Your assignment:
Using the data below, reproduce exactly the lines from the line with "Avast Cleanup Premium" to the line with "La Marcha Senderista", both included; pictures must be dropped.

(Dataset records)
■ ■ ■ ■ ■ ■ ■

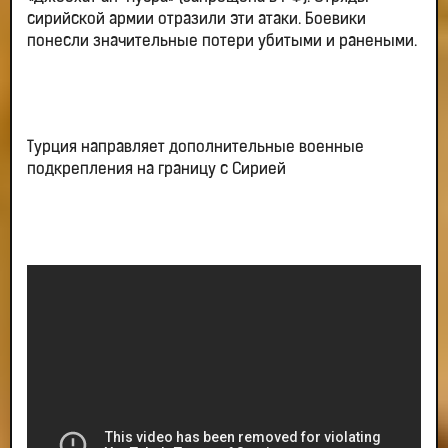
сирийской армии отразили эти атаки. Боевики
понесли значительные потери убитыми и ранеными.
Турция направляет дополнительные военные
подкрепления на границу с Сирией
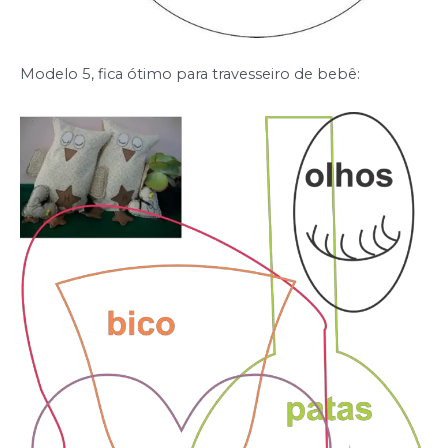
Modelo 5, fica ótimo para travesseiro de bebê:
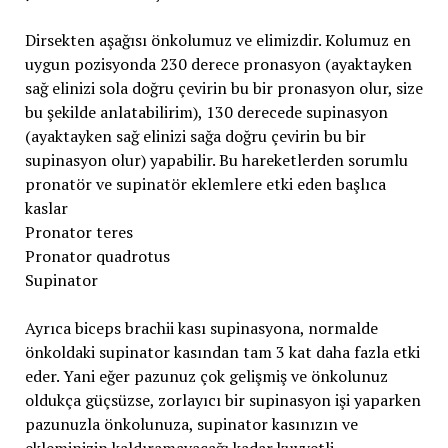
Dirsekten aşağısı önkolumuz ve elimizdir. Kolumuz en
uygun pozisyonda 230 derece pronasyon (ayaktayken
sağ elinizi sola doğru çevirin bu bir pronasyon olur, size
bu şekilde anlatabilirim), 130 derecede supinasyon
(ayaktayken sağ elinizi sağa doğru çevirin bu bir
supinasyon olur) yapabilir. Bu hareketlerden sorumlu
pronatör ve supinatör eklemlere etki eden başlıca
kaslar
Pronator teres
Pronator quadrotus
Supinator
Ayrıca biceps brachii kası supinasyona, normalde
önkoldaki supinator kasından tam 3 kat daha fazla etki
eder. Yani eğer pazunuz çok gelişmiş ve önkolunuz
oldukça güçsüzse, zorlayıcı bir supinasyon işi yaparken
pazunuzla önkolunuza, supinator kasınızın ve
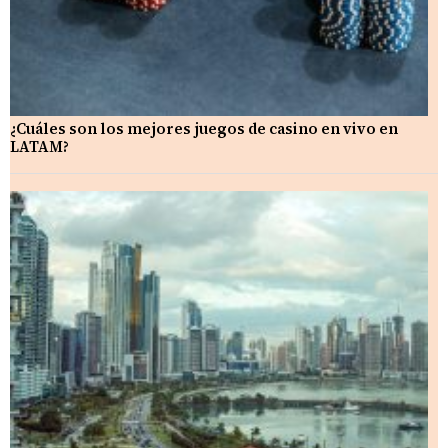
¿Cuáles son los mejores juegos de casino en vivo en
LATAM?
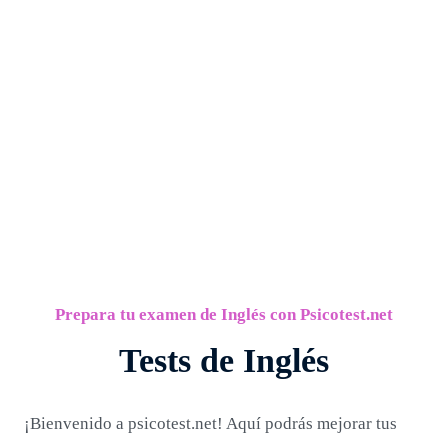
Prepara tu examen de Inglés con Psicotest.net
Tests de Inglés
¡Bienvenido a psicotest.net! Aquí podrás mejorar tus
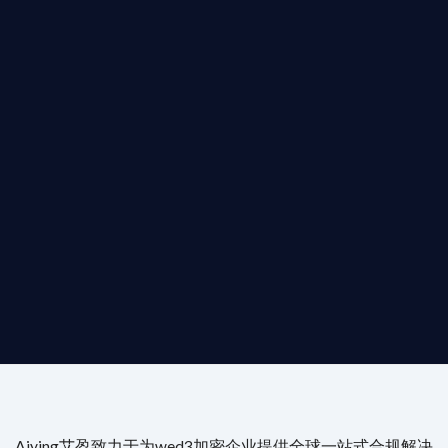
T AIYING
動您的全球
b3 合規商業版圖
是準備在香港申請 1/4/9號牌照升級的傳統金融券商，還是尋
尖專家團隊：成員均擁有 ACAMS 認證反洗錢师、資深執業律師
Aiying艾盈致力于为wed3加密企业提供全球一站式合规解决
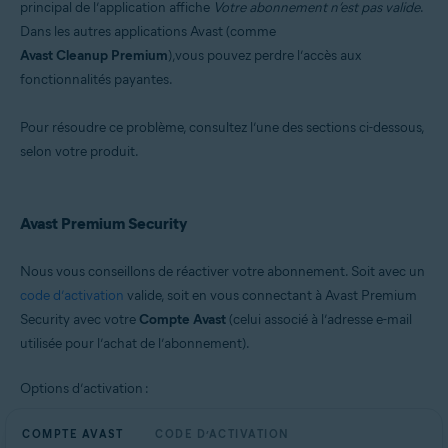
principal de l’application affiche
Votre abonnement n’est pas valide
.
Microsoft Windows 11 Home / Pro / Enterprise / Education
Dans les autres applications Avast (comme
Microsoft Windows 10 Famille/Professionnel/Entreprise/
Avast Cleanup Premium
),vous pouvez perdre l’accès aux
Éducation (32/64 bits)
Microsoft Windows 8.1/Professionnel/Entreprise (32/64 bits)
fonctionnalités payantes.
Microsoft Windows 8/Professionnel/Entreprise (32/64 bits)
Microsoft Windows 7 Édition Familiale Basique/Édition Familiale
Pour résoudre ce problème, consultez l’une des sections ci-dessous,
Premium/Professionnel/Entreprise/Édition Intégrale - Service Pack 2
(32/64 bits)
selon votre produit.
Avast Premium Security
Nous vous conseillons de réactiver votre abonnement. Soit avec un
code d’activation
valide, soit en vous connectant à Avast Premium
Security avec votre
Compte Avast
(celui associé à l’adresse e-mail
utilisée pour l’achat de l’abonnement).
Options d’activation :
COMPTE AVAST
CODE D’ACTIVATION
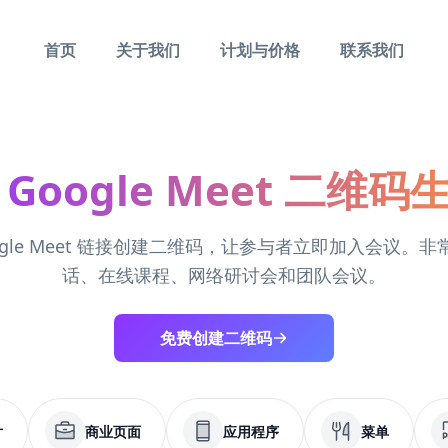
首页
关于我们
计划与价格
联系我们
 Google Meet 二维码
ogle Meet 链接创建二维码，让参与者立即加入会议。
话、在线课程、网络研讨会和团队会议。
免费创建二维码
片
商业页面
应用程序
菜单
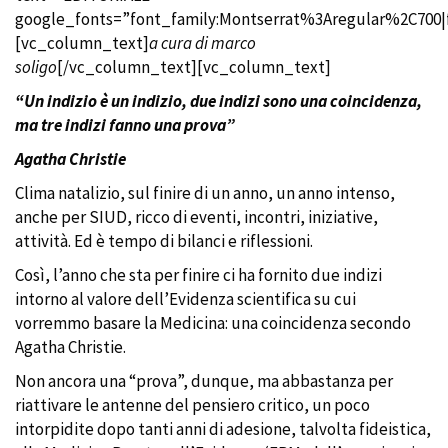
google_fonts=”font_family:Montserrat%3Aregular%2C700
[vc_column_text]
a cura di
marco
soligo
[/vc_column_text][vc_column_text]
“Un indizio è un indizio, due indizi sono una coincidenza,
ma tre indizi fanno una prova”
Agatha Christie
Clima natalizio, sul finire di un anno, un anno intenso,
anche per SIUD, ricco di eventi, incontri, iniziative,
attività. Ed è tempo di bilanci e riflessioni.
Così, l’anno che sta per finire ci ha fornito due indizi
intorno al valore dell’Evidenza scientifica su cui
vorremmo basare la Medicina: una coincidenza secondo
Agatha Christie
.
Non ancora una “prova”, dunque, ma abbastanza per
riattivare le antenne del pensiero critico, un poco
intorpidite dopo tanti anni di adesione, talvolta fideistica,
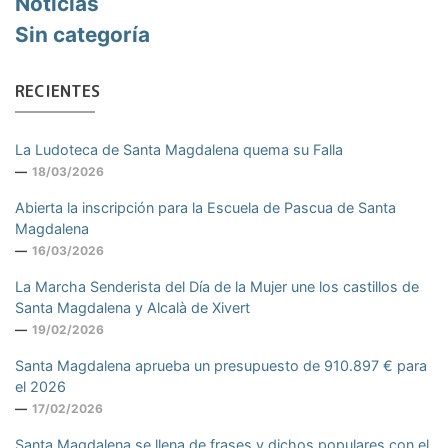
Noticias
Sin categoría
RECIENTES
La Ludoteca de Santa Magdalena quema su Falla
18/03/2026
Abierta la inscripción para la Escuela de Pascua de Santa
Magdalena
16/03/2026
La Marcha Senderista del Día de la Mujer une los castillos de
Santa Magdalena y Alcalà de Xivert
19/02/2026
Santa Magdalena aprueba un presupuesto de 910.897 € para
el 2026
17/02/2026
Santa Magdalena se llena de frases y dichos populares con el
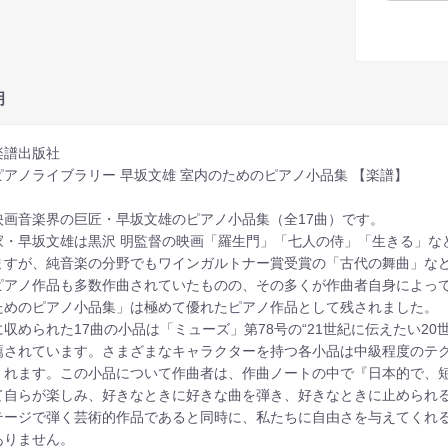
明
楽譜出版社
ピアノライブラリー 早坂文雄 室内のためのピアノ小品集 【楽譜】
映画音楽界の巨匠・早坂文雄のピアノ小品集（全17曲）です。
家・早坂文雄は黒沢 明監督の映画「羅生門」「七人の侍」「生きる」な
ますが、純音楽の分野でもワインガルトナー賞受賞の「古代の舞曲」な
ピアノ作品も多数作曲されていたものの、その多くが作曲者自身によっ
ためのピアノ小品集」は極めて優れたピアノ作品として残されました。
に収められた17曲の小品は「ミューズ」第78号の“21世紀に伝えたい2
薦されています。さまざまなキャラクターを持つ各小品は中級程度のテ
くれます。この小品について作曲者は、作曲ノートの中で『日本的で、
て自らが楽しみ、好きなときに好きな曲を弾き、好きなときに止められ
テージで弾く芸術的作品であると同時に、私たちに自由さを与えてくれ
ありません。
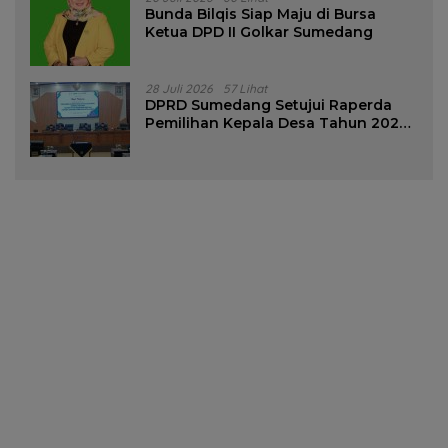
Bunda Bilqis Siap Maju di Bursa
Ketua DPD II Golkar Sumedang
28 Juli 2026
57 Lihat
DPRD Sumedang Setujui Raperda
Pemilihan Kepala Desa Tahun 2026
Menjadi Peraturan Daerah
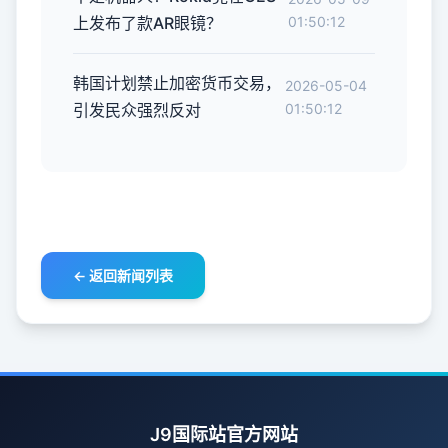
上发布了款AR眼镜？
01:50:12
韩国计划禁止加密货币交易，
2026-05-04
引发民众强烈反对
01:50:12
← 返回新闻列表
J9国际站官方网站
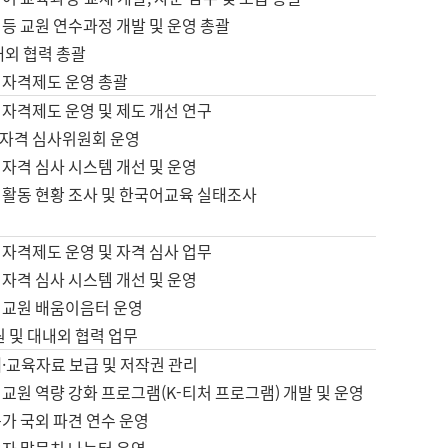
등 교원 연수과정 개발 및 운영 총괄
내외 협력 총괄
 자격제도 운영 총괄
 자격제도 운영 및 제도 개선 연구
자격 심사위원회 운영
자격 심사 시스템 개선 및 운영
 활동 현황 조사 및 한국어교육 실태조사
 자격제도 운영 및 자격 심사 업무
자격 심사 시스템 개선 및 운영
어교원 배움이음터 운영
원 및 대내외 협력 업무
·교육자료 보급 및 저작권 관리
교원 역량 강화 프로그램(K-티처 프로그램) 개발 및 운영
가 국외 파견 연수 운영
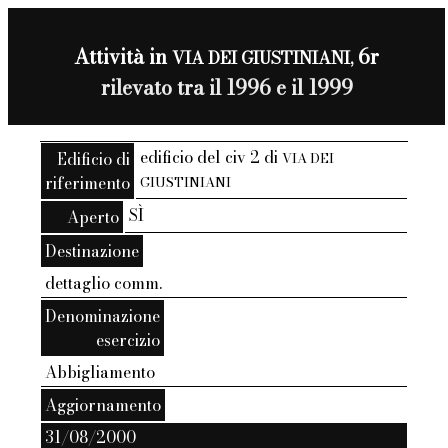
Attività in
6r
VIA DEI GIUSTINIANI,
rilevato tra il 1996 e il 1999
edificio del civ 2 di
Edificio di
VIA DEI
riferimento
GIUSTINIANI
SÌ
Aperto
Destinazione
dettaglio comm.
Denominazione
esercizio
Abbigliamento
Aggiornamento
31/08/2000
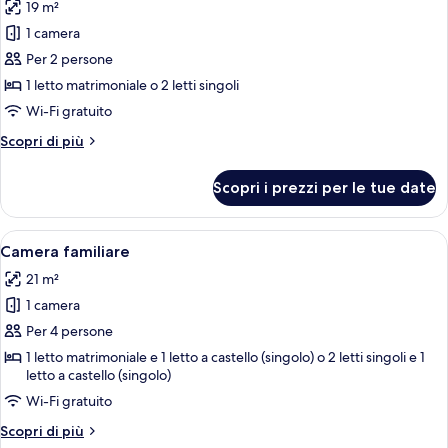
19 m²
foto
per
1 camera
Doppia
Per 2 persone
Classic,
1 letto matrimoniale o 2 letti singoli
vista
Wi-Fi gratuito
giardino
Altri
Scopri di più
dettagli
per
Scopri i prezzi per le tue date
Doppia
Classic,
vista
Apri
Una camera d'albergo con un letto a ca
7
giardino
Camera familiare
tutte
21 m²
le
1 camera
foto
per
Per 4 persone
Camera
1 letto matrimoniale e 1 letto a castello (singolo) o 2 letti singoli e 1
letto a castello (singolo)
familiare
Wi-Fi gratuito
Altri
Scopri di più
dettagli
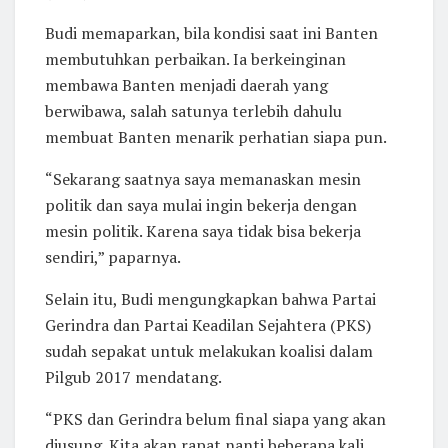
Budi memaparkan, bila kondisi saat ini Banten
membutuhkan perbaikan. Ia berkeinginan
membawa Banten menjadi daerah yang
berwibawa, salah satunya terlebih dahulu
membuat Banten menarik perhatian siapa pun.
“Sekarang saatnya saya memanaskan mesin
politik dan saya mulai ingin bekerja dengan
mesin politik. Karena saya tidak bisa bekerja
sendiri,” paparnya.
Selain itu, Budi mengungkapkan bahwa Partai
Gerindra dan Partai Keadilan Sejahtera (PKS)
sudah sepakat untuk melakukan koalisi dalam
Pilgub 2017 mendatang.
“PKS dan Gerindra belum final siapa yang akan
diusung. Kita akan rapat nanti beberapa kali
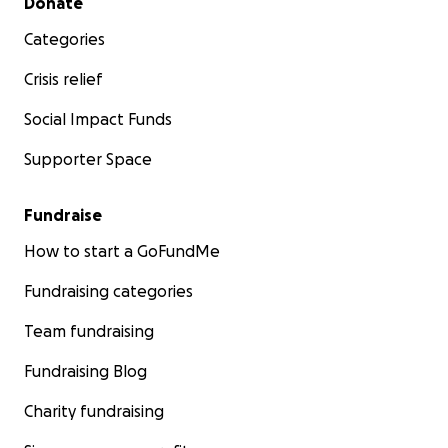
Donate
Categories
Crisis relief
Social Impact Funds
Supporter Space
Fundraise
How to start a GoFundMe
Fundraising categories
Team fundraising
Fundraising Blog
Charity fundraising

■ ■ ■ ■ ■ ■ ■

Exercise result:
Avast Cleanup Premium
),vous pouvez perdre l’accès aux
Éducation (32/64 bits)
Microsoft Windows 8.1/Professionnel/Entreprise (32/64 bits)
fonctionnalités payantes.
Microsoft Windows 8/Professionnel/Entreprise (32/64 bits)
Microsoft Windows 7 Édition Familiale Basique/Édition Familiale
Pour résoudre ce problème, consultez l’une des sections ci-dessous,
Premium/Professionnel/Entreprise/Édition Intégrale - Service Pack 2
(32/64 bits)
selon votre produit.
Avast Premium Security
Nous vous conseillons de réactiver votre abonnement. Soit avec un
code d’activation
valide, soit en vous connectant à Avast Premium
Security avec votre
Compte Avast
(celui associé à l’adresse e-mail
utilisée pour l’achat de l’abonnement).
Options d’activation :
COMPTE AVAST
CODE D’ACTIVATION
首页
关于我们
计划与价格
联系我们
 Google Meet 二维码
ogle Meet 链接创建二维码，让参与者立即加入会议。
话、在线课程、网络研讨会和团队会议。
免费创建二维码
片
商业页面
应用程序
菜单
google_fonts=”font_family:Montserrat%3Aregular%2C700
[vc_column_text]
a cura di
marco
soligo
[/vc_column_text][vc_column_text]
“Un indizio è un indizio, due indizi sono una coincidenza,
ma tre indizi fanno una prova”
Agatha Christie
Clima natalizio, sul finire di un anno, un anno intenso,
anche per SIUD, ricco di eventi, incontri, iniziative,
attività. Ed è tempo di bilanci e riflessioni.
Così, l’anno che sta per finire ci ha fornito due indizi
intorno al valore dell’Evidenza scientifica su cui
vorremmo basare la Medicina: una coincidenza secondo
Agatha Christie
.
Non ancora una “prova”, dunque, ma abbastanza per
riattivare le antenne del pensiero critico, un poco
intorpidite dopo tanti anni di adesione, talvolta fideistica,
Noticias
Sin categoría
RECIENTES
La Ludoteca de Santa Magdalena quema su Falla
18/03/2026
Abierta la inscripción para la Escuela de Pascua de Santa
Magdalena
16/03/2026
La Marcha Senderista del Día de la Mujer une los castillos de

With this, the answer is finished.